July 9, 2015: Miniature Mortar

A note left with this artifact indicates that, according to former UC Davis professor D.L. True, miniature mortars such as this were given to children and kept for life. In fact, miniatures of many of the tools used by adults were made as toys for children, often reflecting vocational outcomes.

Young girls would often play with dolls, which could be made from a variety of materials or drawn in the sand, and sometimes placed in miniature baby cradle baskets. Among younger girls, miniature digging sticks would be used to dig up grasses to feed their dolls. Miniature digging stick weights, mortars and pestles, and baskets could accompany the process. Girls would often go out with their mothers and were allowed to play as their mothers worked, over time learning from their mothers the techniques needed to turn play into work. Before learning to weave, small versions of baskets were made for young girls to use, though the type of basket and the associated use varied by culture.

Young boys would also play with dolls, but would more often mimic hunting, fishing, and war. Miniature bows and arrows were sometimes hung above an infant as soothing toy, and small functioning bows and arrows were used by boys for target practice. Among some fishing cultures, such as the Yurok, boys would be given small boats, which they were forbidden from using in actual waterways, instead having to build inland ponds. Pretending to catch salmon, they boys would hang salmonberry from the roofs of their play houses as “salmon” being hung up to dry.

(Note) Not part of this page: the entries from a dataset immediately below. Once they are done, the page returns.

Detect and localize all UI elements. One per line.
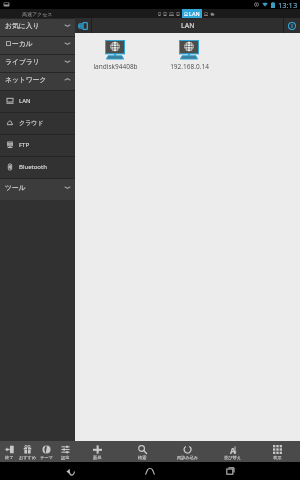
button[interactable]: Tab <box>163 9 167 18</box>
staticText: クラウド <box>19 119 44 127</box>
staticText: 表示 <box>273 455 282 460</box>
button[interactable]: LAN <box>0 90 75 112</box>
button[interactable]: Home <box>140 462 160 480</box>
staticText: 終了 <box>5 455 14 460</box>
staticText: Bluetooth <box>19 163 47 171</box>
staticText: ネットワーク <box>5 75 47 84</box>
staticText: ライブラリ <box>5 57 40 66</box>
button[interactable]: ネットワーク <box>0 72 75 90</box>
button[interactable]: 再読み込み <box>165 441 210 462</box>
staticText: 13:13 <box>278 0 298 9</box>
button[interactable]: ツール <box>0 178 75 200</box>
button[interactable]: ライブラリ <box>0 54 75 72</box>
button[interactable]: おすすめ <box>18 441 37 462</box>
button[interactable]: 設定 <box>56 441 75 462</box>
staticText: 設定 <box>61 455 70 460</box>
staticText: 並び替え <box>224 455 241 460</box>
staticText: 192.168.0.14 <box>170 62 209 71</box>
button[interactable]: テーマ <box>37 441 56 462</box>
staticText: お気に入り <box>5 21 40 30</box>
button[interactable]: Back <box>60 462 80 480</box>
button[interactable]: 表示 <box>255 441 300 462</box>
button[interactable]: Tab <box>176 9 180 18</box>
staticText: おすすめ <box>19 455 37 460</box>
button[interactable]: 検索 <box>120 441 165 462</box>
staticText: 新規 <box>93 455 102 460</box>
button[interactable]: Bluetooth <box>0 156 75 178</box>
staticText: LAN <box>19 97 31 105</box>
button[interactable]: A <box>210 441 255 462</box>
button[interactable]: Recent apps <box>220 462 240 480</box>
button[interactable]: LAN <box>92 18 283 33</box>
button[interactable]: landisk94408b <box>78 40 152 71</box>
staticText: LAN <box>181 21 195 31</box>
staticText: landisk94408b <box>93 62 138 71</box>
button[interactable]: Tab <box>210 9 215 18</box>
button[interactable]: 終了 <box>0 441 18 462</box>
button[interactable]: 192.168.0.14 <box>152 40 226 71</box>
button[interactable]: Close tab <box>284 18 300 33</box>
button[interactable]: ローカル <box>0 36 75 54</box>
staticText: A <box>230 445 236 454</box>
staticText: FTP <box>19 141 30 149</box>
button[interactable]: Split view <box>75 18 91 33</box>
staticText: ツール <box>5 183 26 192</box>
button[interactable]: FTP <box>0 134 75 156</box>
button[interactable]: Tab <box>169 9 174 18</box>
staticText: LAN <box>189 10 200 17</box>
button[interactable]: クラウド <box>0 112 75 134</box>
button[interactable]: 新規 <box>75 441 120 462</box>
staticText: テーマ <box>40 455 53 460</box>
staticText: 検索 <box>138 455 147 460</box>
staticText: 再読み込み <box>177 455 199 460</box>
staticText: ローカル <box>5 39 33 48</box>
button[interactable]: Tab <box>204 9 208 18</box>
button[interactable]: LAN <box>182 9 202 18</box>
button[interactable]: お気に入り <box>0 18 75 36</box>
staticText: 高速アクセス <box>22 11 53 17</box>
button[interactable]: Tab <box>158 9 161 18</box>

Despite having different toys and games to reflect the division of labor by gender, girls and boys would play together, too. Among the Pomo, girls and boys worked together to make play dance houses, with boys collecting materials and tying the frames and girls mixing the clay and applying the dirt roof covering. Additionally, the lines that divided the play of boys and girls were not absolute. In northern Baja, girls would sometimes have toy throwing sticks, used to hunt rabbits, made specifically for them.

What constituted play varied, of course, between cultures. In some cultures, the bull-roarer, an instrument sounded by spinning a weighted airfoil around by a string, was a play toy for children, though in other cultures, children were forbidden from using bull-roarers lest misfortune fall upon them.

From Dr. True’s analysis, this miniature mortar from Colusa County likely belonged to girl.

The larger variety of mortar and pestle, symbolized by this miniature, was an important technology in seed processing, though it could also be used to crush minerals and plants for the manufacture of pigments. Some stand-alone mortars were smoothed on the exterior, though others were left with rough, natural exteriors. Other mortars were worked into bedrock and were immobile. Hopper mortars, with low shallow bowls, were used in conjunction with mortar hopper baskets, baskets with the bottoms removed used to contain the pounded material.